TTAB Affirms Failure-to-Function Refusal of Universal Peace Symbol
Craigslist, Inc. applied to register "a peace symbol" in the color purple, as a service mark for various on-line services, but the PTO refused registration under Sections 1, 2 and 45 of the Trademark Act on the ground that the purported mark is a universal symbol that cannot be registered without the addition of distinctive matter. The Board agreed with the PTO. In re Craigslist, Inc., Serial Nos. 77956067; 77956069; 779560701 (May 31, 2013) [not precedential].
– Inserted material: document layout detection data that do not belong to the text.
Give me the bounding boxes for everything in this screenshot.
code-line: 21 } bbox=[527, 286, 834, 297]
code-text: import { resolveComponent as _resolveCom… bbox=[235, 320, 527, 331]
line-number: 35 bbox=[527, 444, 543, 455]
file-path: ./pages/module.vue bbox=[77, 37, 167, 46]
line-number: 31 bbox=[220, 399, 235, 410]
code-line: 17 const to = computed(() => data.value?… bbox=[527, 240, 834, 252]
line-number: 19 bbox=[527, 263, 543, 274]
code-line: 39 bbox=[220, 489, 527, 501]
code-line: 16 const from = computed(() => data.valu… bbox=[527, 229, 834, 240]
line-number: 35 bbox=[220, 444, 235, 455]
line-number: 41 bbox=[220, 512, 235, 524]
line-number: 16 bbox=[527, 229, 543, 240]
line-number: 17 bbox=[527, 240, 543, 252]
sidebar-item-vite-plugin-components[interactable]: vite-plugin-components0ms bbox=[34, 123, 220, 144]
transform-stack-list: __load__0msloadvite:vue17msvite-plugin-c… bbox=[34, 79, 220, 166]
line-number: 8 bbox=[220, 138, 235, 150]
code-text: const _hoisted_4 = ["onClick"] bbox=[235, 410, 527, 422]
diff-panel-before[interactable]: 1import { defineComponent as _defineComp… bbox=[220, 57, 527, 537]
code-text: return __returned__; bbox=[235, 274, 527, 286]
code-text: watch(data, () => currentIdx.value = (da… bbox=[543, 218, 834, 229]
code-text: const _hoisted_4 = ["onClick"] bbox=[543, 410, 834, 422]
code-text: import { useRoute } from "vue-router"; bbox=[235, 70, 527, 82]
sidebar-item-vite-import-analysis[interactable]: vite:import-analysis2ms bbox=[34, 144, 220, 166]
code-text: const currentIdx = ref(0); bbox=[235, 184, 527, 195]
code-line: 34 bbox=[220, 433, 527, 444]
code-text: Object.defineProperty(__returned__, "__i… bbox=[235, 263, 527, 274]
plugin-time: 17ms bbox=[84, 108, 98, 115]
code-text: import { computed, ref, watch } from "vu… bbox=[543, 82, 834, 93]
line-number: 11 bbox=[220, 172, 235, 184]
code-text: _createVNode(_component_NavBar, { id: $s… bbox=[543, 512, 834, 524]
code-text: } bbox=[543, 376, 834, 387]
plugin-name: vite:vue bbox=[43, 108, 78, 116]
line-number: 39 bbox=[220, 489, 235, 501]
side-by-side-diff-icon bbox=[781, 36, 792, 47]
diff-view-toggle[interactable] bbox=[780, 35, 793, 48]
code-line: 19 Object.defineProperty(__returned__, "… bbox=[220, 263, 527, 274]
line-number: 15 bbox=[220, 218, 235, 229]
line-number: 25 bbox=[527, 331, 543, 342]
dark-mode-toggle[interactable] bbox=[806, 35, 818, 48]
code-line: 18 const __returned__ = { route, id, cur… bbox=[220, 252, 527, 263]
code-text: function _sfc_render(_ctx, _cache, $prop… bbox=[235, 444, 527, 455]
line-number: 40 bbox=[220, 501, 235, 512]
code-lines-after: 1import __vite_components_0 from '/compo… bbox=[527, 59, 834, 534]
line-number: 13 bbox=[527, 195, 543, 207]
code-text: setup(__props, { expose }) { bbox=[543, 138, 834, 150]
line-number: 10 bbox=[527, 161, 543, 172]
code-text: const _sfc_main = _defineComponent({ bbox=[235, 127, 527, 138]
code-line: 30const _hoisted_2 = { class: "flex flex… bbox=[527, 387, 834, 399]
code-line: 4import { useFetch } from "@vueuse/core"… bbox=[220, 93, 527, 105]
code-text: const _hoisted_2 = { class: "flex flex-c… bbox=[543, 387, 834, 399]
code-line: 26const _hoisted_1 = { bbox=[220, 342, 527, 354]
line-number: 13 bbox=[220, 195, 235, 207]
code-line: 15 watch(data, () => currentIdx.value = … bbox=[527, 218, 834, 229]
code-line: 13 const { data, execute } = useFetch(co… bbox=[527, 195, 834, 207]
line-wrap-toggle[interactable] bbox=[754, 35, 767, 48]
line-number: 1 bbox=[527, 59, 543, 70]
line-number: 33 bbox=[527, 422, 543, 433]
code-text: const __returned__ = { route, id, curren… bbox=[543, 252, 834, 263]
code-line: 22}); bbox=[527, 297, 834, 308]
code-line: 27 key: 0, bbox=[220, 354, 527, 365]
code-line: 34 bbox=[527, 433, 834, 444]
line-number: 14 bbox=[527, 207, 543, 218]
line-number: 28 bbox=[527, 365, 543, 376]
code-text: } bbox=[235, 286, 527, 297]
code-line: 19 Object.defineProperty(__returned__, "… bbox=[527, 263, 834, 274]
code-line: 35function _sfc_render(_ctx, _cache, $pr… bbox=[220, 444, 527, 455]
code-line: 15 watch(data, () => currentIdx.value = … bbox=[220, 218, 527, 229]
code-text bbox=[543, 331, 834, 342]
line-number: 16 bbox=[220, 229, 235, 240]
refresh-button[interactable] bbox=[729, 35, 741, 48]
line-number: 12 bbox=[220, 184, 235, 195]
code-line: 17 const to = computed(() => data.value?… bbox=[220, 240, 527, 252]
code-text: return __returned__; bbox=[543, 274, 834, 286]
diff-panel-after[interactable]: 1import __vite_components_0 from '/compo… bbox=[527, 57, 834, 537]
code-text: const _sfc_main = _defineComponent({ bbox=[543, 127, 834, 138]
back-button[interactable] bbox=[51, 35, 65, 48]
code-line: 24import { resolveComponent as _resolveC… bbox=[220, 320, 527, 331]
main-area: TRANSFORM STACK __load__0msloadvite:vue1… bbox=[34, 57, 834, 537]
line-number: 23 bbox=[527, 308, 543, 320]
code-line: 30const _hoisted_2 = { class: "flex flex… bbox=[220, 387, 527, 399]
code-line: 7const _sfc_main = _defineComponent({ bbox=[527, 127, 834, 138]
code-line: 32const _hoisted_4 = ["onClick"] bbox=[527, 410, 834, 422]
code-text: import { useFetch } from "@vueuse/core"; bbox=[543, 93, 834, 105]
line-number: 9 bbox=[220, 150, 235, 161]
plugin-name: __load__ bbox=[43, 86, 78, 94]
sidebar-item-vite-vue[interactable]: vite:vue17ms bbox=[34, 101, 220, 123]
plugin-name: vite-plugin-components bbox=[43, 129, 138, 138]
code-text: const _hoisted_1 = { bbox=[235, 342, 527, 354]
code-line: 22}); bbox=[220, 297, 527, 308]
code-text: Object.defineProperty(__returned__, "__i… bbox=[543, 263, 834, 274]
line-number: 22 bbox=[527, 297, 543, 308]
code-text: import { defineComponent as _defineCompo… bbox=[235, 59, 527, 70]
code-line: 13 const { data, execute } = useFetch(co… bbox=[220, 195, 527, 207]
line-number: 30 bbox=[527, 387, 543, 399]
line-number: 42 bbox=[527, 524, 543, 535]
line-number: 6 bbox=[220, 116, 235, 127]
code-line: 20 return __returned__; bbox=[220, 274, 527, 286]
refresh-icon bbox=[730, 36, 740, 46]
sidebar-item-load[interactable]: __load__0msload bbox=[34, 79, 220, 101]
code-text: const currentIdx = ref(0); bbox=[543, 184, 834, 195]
Evidence submitted by Examining Attorney Marc J. Leipzig demonstrated that the proposed mark "is the universal symbol that conveys the message of supporting peace," and that "the peace symbol is commonly used in virtually any context and always conveys the message of peace." Therefore "without the addition of distinctive matter, the peace symbol cannot serve a source-indicating function and may not be appropriated by one entity."
Section 1202.17 of the TMEP deals with "universal symbols." A universal symbol fails to function as a mark "because it only imparts information, conveys an informational message, or provides ornamentation,” and its significance is based on the underlying message and not on any source-identifying function.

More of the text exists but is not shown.